= Directions for this task =
Could you give the data that follows again exactly, without its pictures?

= Data =

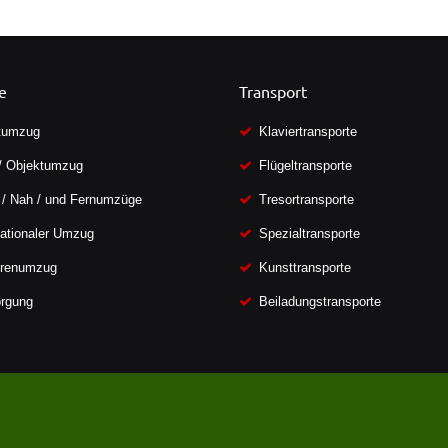
e
Transport
tumzug
Klaviertransporte
/ Objektumzug
Flügeltransporte
 / Nah / und Fernumzüge
Tresortransporte
nationaler Umzug
Spezialtransporte
orenumzug
Kunsttransporte
rgung
Beiladungstransporte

= Answer section =
e
Transport
tumzug
Klaviertransporte
/ Objektumzug
Flügeltransporte
 / Nah / und Fernumzüge
Tresortransporte
nationaler Umzug
Spezialtransporte
orenumzug
Kunsttransporte
rgung
Beiladungstransporte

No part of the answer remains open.